Ci-dessus une carte de la répartition des instituts Confucius. © Ceriscope Sciences Po

La croissance économique : une occasion propice pour redorer le blason de l’Empire du Milieu

Dès le début des années 90, le PIB chinois atteint des taux de croissance à deux chiffres, porté par des réformes économiques et l’essor du secteur secondaire (ce qui lui vaudra le surnom “d’usine du monde“). Cette situation économique exceptionnelle pousse les dirigeants chinois à renouer avec une politique d’influence, laissée pour compte depuis plus d’un siècle. C’est dans cette optique que le gouvernement de Hu Jintao, lors du XVIe Congrès national du PCC (Parti Communiste Chinois), place au cœur de son plan quinquennal le concept de soft power (renouvelé en 2007).
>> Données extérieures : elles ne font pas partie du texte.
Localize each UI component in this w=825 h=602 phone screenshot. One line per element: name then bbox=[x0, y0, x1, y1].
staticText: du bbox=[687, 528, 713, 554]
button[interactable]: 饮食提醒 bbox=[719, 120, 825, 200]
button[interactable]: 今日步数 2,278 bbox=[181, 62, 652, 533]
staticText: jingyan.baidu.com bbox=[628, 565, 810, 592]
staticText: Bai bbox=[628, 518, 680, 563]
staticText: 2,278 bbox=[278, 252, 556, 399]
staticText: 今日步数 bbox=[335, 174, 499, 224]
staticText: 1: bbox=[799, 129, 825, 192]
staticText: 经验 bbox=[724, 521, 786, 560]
Le soft power est une des formes du pouvoir politique tel que théorisé par le politologue états-unien Joseph Nye. C’est, selon ses propre dires, “l’habileté (pour un état) à séduire et à attirer”. Autrement dit, la capacité pour une puissance, à se servir de son attraction culturelle afin d’acquérir une influence sur la scène internationale. Et dans le cadre de la Chine, les instituts Confucius sont ouvertement mis en avant par les diplomates chinois comme un outil de leur soft power, plus que comme de simples établissements culturels.

En effet, depuis leur création, les responsables chinois multiplient les allusions plus qu’explicites sur l’utilité souhaitée de ces instituts. En 2009, le responsable de la propagande du PCC, Li Changchun, avait déclaré que les instituts Confucius servaient à “répandre la propagande à l’étranger” . Le Hanban, l’organisme chargé de la diffusion du mandarin dans le monde, l’avait aussi rejoint en parlant d’ “étendre l’influence du parti” et de servir au “pouvoir adouci de la Chine”.
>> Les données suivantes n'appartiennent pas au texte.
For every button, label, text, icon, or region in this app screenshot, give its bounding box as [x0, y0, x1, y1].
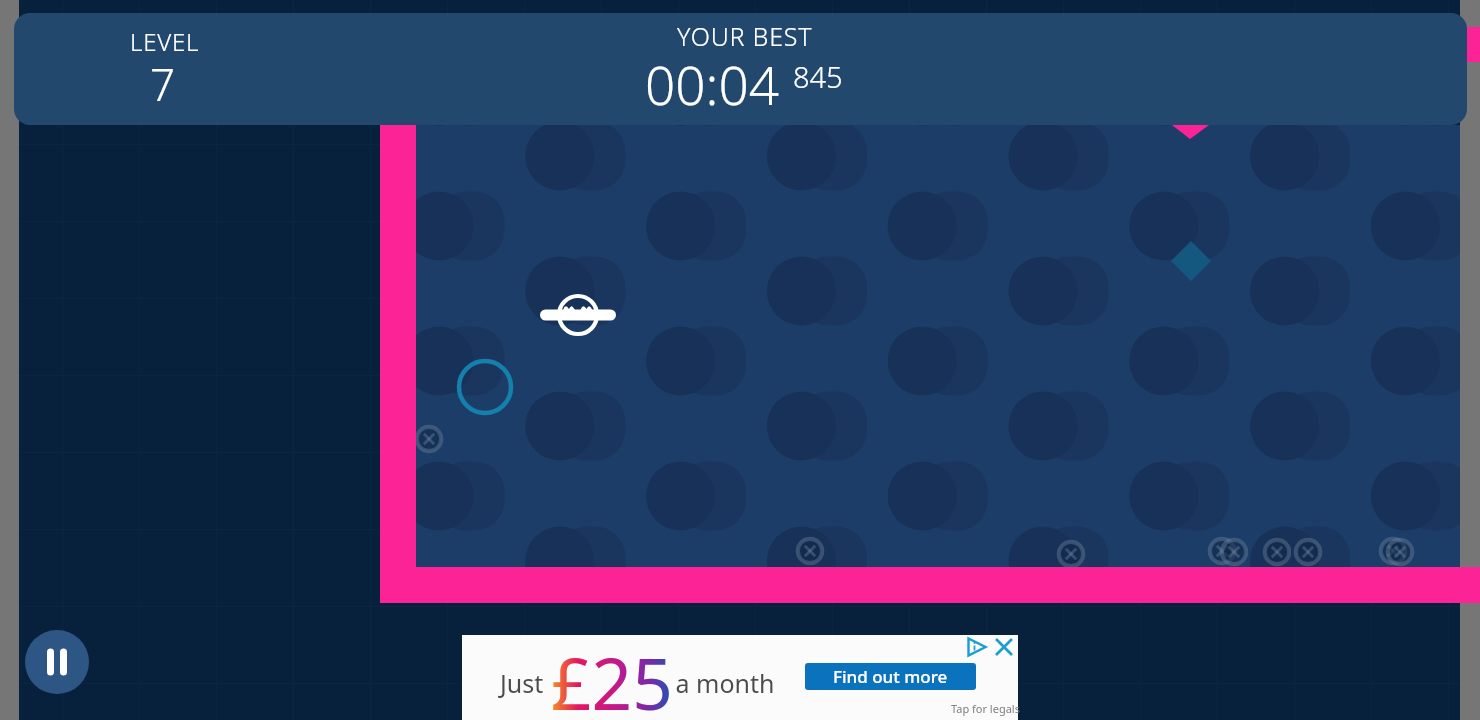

Li Changchun, au temple bouddhiste de Kiyomizudera à Kyoto en 2009 (© BY-SA 3.0)

Les instituts dans le viseur des gouvernements occidentaux :

L’implantation de ces organismes en occident, qui est une des principales zones d’action visées par cette politique (plus de 50 instituts en Europe, et plus de 80 au Canada et aux Etats-Unis) provoque l’ire de nombreux pouvoirs. Les Etats-Unis, le Royaume-Uni et la Belgique ont progressivement fermé les antennes sur leur territoire à partir de 2017, arguant que ceux-ci servaient à la “propagande chinoise, à l’espionnage et à la surveillance des opposants au régime”. Suite à une mesure prise en août 2020, les instituts Confucius américains sont passés d’une centaine à une poignée en un temps record.
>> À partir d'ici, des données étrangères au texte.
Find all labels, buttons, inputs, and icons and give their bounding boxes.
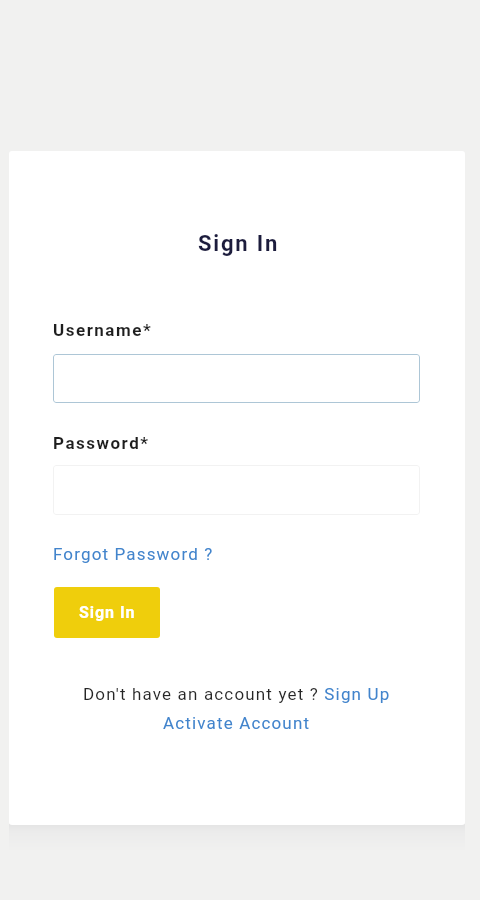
button[interactable]: Sign Up bbox=[319, 684, 391, 704]
staticText: Sign In bbox=[79, 603, 136, 622]
button[interactable]: Forgot Password ? bbox=[53, 544, 214, 564]
staticText: Username* bbox=[53, 320, 153, 340]
button[interactable]: Activate Account bbox=[163, 713, 311, 733]
staticText: Forgot Password ? bbox=[53, 544, 214, 564]
button[interactable]: Sign In bbox=[54, 587, 160, 638]
staticText: Sign Up bbox=[319, 684, 391, 704]
button[interactable]: Username input field bbox=[53, 354, 420, 403]
staticText: Activate Account bbox=[163, 713, 311, 733]
staticText: Sign In bbox=[198, 231, 280, 257]
staticText: Password* bbox=[53, 433, 150, 453]
staticText: Don't have an account yet ? bbox=[83, 684, 319, 704]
Dans la même période, la ministre allemande de l’Education, Anja Karliczek, a aussi dénoncé leur présence qu’elle jugeait néfaste, en déclarant qu’elle ne voulait pas “que le gouvernement chinois influence [leurs] universités et [leur] société”. La propagande chinoise aurait notamment pour volonté d’imposer les idées du Parti sur les questions tibétaines, ouighours ou encore taiwanaises. Des sujets qui provoquent régulièrement des manifestations à travers le monde, déclenchées par les actions des autorités chinoises ne respectant pas les droits fondamentaux humains dans les régions du Xinjiang et du Tibet.

Les instituts seraient donc une des tentatives politiques de la Chine d’imposer sa propre vision sur ces questions tendancieuses et d’obtenir une opinion favorable au sein des populations occidentales. Ces dernières sont en effet les principales consommatrices des produits manufacturés chinois selon le China Statiscal year book. Cette volonté entrerait plus dans le domaine du sharp power, soit la capacité d’un Etat à pénétrer l’environnement politique et informationnel du pays cible, que dans un soft power plus modéré. Cependant, les réactions très négatives des pouvoirs publiques et des citoyens montrent que cette politique tend à aller à l’encontre de ses aspirations initiales. L’avenir des instituts Confucius en Occident reste donc incertain.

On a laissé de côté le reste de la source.